The following question was submitted in advance of the meeting by Councillor Jo Lancaster:

The delivery of the Let’s Do It! Vision will require particular leadership from the Council on health and care integration; public service reform including community engagement; economic development and climate change. What steps are the council putting in place to ensure the Let’s Do It!
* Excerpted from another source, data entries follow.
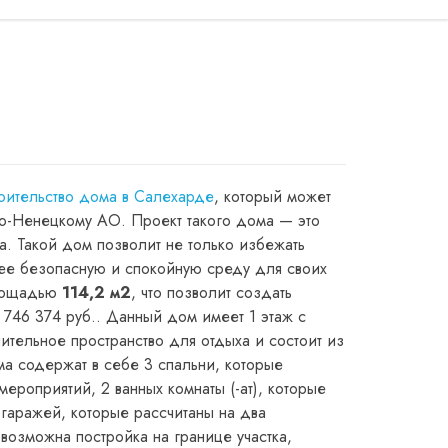
❯
оительство дома в Салехарде
, который может
о-Ненецкому АО. Проект такого дома — это
а. Такой дом позволит не только избежать
лее безопасную и спокойную среду для своих
лощадью
114,2 м2
, что позволит создать
 746 374 руб.. Данный дом имеет 1 этаж с
ительное пространство для отдыха и состоит из
ма содержат в себе 3 спальни, которые
ероприятий, 2 ванных комнаты (-ат), которые
гаражей, которые рассчитаны на два
возможна постройка на границе участка,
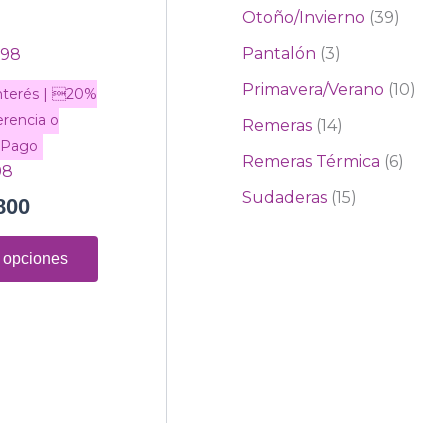
Otoño/Invierno
39
en
la
Este
Pantalón
3
página
producto
Primavera/Verano
10
de
tiene
Remeras
14
producto
múltiples
variantes.
Remeras Térmica
6
98
Las
Sudaderas
15
800
opciones
se
 opciones
pueden
elegir
en
la
página
de
producto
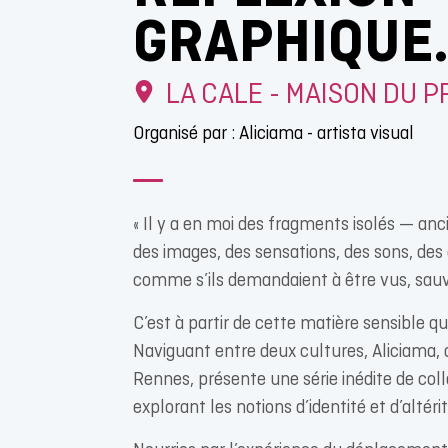
GRAPHIQUE
LA CALE - MAISON DU 
Organisé par : Aliciama - artista visual
« Il y a en moi des fragments isolés — an
des images, des sensations, des sons, des
comme s’ils demandaient à être vus, sauvé
C’est à partir de cette matière sensible q
Naviguant entre deux cultures, Aliciama, a
Rennes, présente une série inédite de col
explorant les notions d’identité et d’altérit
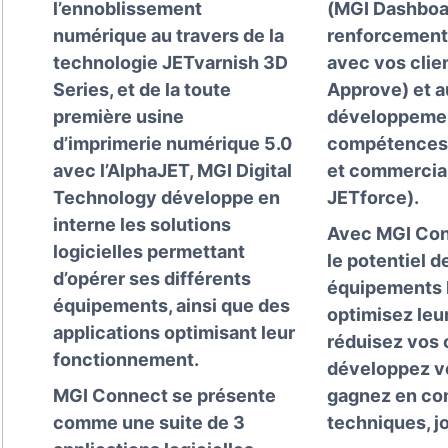
l’ennoblissement
(MGI Dashboar
numérique au travers de la
renforcement 
technologie JETvarnish 3D
avec vos clie
Series, et de la toute
Approve) et a
première usine
développemen
d’imprimerie numérique 5.0
compétences
avec l’AlphaJET, MGI Digital
et commercia
Technology développe en
JETforce).
interne les solutions
Avec MGI Con
logicielles permettant
le potentiel d
d’opérer ses différents
équipements 
équipements, ainsi que des
optimisez leur
applications optimisant leur
réduisez vos 
fonctionnement.
développez v
MGI Connect se présente
gagnez en c
comme une suite de 3
techniques, jo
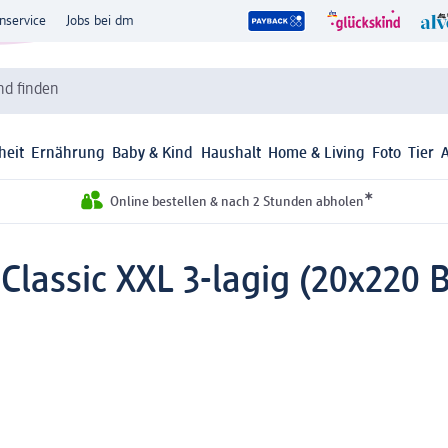
nservice
Jobs bei dm
d finden
heit
Ernährung
Baby & Kind
Haushalt
Home & Living
Foto
Tier
*
Online bestellen & nach 2 Stunden abholen
Classic XXL 3-lagig (20x220 B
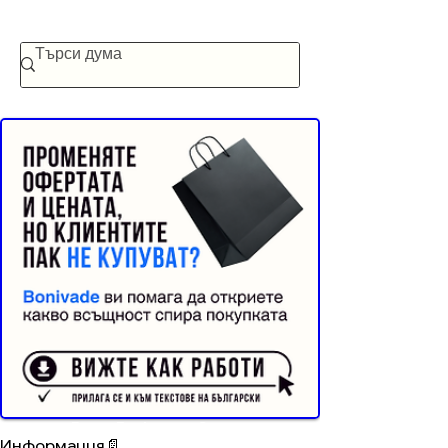
редакторска преценка. Ще видите
типични силни случаи, ограничения и
критерии за разумно доверие в
автоматичния анализ на български, без
подмяна на авторовия замисъл и ритъм.
Реклама от Bonivade.com
Buyer Resistance System
Информация📄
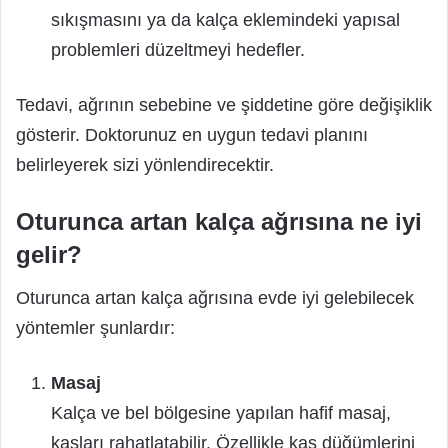
sıkışmasını ya da kalça eklemindeki yapısal
problemleri düzeltmeyi hedefler.
Tedavi, ağrının sebebine ve şiddetine göre değişiklik
gösterir. Doktorunuz en uygun tedavi planını
belirleyerek sizi yönlendirecektir.
Oturunca artan kalça ağrısına ne iyi
gelir?
Oturunca artan kalça ağrısına evde iyi gelebilecek
yöntemler şunlardır:
Masaj
Kalça ve bel bölgesine yapılan hafif masaj,
kasları rahatlatabilir. Özellikle kas düğümlerini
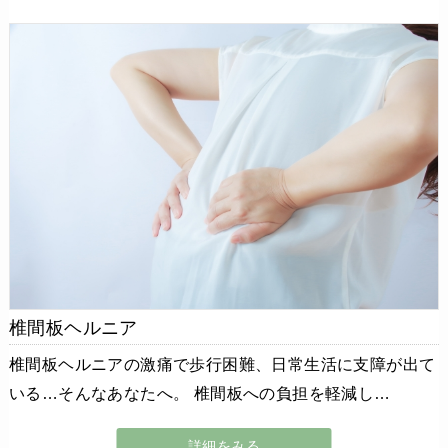
椎間板ヘルニア
椎間板ヘルニアの激痛で歩行困難、日常生活に支障が出て
いる…そんなあなたへ。 椎間板への負担を軽減し…
詳細をみる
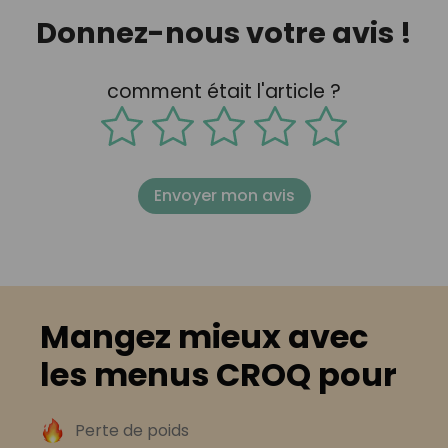
Donnez-nous votre avis !
comment était l'article ?
Envoyer mon avis
Mangez mieux avec
les menus CROQ pour
Perte de poids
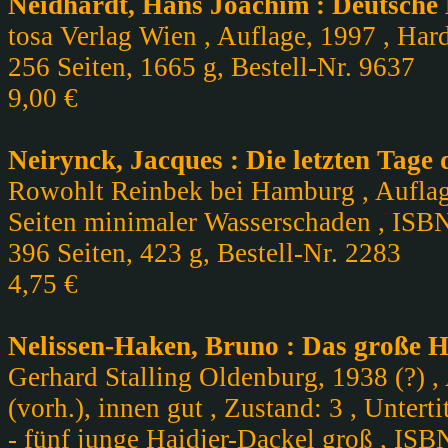
Neidhardt, Hans Joachim : Deutsche 
tosa Verlag Wien , Auflage, 1997 , Ha
256 Seiten, 1665 g, Bestell-Nr. 9637
9,00 €
Neirynck, Jacques : Die letzten Tage 
Rowohlt Reinbek bei Hamburg , Auflage
Seiten minimaler Wasserschaden , ISB
396 Seiten, 423 g, Bestell-Nr. 2283
4,75 €
Nelissen-Haken, Bruno : Das große H
Gerhard Stalling Oldenburg, 1938 (?) ,
(vorh.), innen gut , Zustand: 3 , Untert
- fünf junge Haidjer-Dackel groß , ISB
Strategy is delivered and there is the required leadership from the executive team down?

 

Responding, Councillor Tahir Rafiq reported that the Let’s do it strategy is a vision for 10 years of reform.  Within this time it was agreed that specific delivery priorities will be defined on a bi-annual basis and progress reported through an annual “state of the Borough” report.

 

The strategy was launched with the initial 7 priorities for 2020-2022 included, against which a detailed delivery plan has been agreed with the Team Bury partnership.  The 2021  “State of the Borough” report will focus on managing inequalities in the context of the Marmot report (Build Back Fairer in Greater Manchester).

 

The Leader and Chief Executive/Accountable Officer lead a network of Chairs and non-Executive leaders in the Bury systems to shape and oversee delivery of the strategy.  The Deputy Chief Executive chairs monthly delivery meetings with all Team Bury system partners and the majority of Council Executive Directors attend.  A strategic planning session is also in the process of being arranged to remind partners of the vision and inform detailed work planning for next year.